Yalnızca soğutma değil, Alienware M17’deki birden fazla tasarım tercihi, “aman bir milim daha ince olsun” diye değil performans ve donanım açısından sahih tahlil olduğu için alınmış. Mesela sürücü yuvaları... İki tane M2 bir tane SATA var. Yani üç sürücü takabiliyorsunuz. Birden fazla ince oyuncu bilgisayarı tek sürücü yuvasıyla geliyor artık, kapasitenizi yükseltmek için eski sürücüyü çöpe atıyorsunuz. Lakin M17’de hali hazırda boş bir M2 yuvası var.
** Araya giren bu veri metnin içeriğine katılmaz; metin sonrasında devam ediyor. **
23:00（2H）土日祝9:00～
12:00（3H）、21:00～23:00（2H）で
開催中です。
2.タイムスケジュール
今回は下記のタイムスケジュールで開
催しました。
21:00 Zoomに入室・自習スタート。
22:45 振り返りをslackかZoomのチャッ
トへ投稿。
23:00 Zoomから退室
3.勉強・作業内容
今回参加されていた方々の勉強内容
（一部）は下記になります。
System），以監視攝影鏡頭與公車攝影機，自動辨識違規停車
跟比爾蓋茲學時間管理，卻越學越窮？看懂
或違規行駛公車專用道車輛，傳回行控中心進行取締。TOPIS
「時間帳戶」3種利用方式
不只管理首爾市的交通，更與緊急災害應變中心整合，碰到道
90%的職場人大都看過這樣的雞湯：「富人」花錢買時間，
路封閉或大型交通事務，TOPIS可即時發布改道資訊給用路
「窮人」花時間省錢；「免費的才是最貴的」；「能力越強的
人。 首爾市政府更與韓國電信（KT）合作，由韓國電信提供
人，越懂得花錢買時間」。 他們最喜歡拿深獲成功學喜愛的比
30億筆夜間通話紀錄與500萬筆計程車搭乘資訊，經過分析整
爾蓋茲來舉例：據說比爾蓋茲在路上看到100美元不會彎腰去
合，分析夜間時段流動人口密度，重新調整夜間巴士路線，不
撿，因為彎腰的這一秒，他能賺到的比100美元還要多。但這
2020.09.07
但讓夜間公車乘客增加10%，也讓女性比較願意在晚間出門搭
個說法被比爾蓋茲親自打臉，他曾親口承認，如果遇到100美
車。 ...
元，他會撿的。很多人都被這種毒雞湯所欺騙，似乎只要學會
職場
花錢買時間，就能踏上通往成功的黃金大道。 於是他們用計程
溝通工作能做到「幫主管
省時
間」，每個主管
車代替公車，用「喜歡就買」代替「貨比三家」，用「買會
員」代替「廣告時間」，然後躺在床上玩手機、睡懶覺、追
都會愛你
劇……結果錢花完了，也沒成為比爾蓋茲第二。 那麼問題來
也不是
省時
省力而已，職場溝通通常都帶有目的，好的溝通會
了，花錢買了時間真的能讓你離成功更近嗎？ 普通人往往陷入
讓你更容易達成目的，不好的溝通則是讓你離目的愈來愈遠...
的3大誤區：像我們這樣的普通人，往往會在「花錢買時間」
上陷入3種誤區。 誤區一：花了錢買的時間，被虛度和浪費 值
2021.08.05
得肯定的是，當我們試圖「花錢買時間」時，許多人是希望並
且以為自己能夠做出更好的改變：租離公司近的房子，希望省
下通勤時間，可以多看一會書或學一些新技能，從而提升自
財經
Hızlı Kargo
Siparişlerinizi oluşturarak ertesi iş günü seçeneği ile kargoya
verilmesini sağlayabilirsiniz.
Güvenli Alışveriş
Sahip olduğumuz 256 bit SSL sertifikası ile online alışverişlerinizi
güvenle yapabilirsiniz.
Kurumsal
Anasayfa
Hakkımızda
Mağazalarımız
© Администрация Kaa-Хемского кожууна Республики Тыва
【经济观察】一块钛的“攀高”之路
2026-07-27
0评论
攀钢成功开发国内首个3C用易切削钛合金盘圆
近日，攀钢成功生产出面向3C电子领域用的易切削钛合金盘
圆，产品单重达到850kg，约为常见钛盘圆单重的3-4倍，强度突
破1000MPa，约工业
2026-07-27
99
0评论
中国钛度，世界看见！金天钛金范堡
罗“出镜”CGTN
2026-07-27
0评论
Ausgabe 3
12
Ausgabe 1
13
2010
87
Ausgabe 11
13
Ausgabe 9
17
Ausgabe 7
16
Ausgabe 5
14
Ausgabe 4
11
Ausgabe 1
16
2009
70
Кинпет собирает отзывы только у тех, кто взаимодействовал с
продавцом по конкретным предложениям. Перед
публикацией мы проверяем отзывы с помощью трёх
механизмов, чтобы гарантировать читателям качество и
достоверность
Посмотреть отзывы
Ya da çift kanal 32GB bellek kullanılmış olması. Birçok üretici tek 16GB’lık belleği takıp geçiyor, ya da 2 tane 8GB koyuyor. Birinde bellek veriyolunda darboğaz yaşıyorsunuz, gayrısını yükseltemiyorsunuz. Sistem tercihi yaparken gözden kaçan bu detaylar uzun tasarruflarda önemli fark yaratıyor.
Alienware M17’nin 60WHr’lık hayli güçlü bir pili var. 4-5 saat masaüstü tatbikleri, 1 saatin üzerinde de oyuna yetiyor. Lakin dışarılarda çok geziyorsanız SATA yuvasından feragat edip (nasıl olsa çift M2 var) pili 90WHr’lık %50 daha yüksek kapasite olana çıkarabiliyorsunuz. O vakit gün uzunluğu masaüstü pratiklerini kullanmak ve iki saate yakın oyun oynamak mümkün olabiliyor. Bence cihaz standart bu türlü gelse daha düzgünmüş, fakat en azından bu türlü bir opsiyonumuz olması da çok uygun.
Ekranlarda yeni standart
Akıllı tercihlerin biri de M17’nin ekranında. Yeni nesil oyuncu bilgisayarlarında ikisinden birini tercih etmeniz gerekiyor: 4K çözünürlük yahut 144Hz tazeleme. Yani hoş manzara yahut akıcı manzara, ikisini birden yapabileni şimdi görmedik. Alienware mealli bir şey yapmış ve 1440p çözünürlük ve 120Hz tazeleme orantısında bir ekran kullanmış. Yani Full HD’den iki misli ziyade piksel, 4K’dan iki kat çokça tazeleme suratı var. Böylelikle hem şık hem de akıcı manzara elde ediyorsunuz. Üstelik 144 fps alıcam, 4K çözünürlükte oynicam diye GPU’nuzla boğuşmuyorsunuz. Bence 1440p’nin bütün oyuncu notebook’larında standart olması lazım.
Üstelik tüm bu özellikler yalnızca 2.3cm kalınlığında ve 2.63kg yükünde bir kasaya sığmış. Hafif olması için kapakta hususî bir magnezyum alaşımı kullanılmış. Kasanın her alanı çok sağlam ve dayanıklı hissettiriyor. Üzerinde de üç adet USB 3.0, Thunderbolt, RJ45 ethernet, HDMI, Display ve kulaklık portları var. Başkaca Alienware’in kendi şahsi portuyla harici ekran kartı da bağlanabiliyor. Ön tarafa bakan hoparlörler ve monitörün üzerindeki webcam de çok kâfi.

Klavye ve touchpad de kullanış olarak epey rahat. Standart İngilizce olarak gelen klavyede tuş yükseklikleri çok âlâ. Yazı yazarken de oyun oynarken de çok rahat ediyorsunuz. Başkaca dört ortamlı RGB aydınlatması var. Klavyenin yanı sıra, kapağın ve açma tuşunun üzerindeki Alienware logolarının aydınlatmalarını Alienware Command Center yazılımıyla denetim edebiliyorsunuz. Aslında fan suratlarından overclock özelliklerine bu yazılım acilen her şeyi denetim edebilmenizi sağlıyor. Çok detaylı olduğundan bütün özelliklerini çözmeniz biraz vakit alabilir lakin denetimin sizde olması uygun bir şey.
Uzun lafın kısası Alienware sahih tercihler ve akıllıca donanımı bir araya getirip manalı bir sistem ve yırtıcı bir performansı yakalamış, bunu çok şık kasası ve ergonomik özellikleriyle birleştirince ders niteliğinde bir sistem ortaya koymuş. Alienware M17’nin fiyatı farklı konfigürasyonlara nazaran değişiyor ve 16.000 TL’den başlıyor.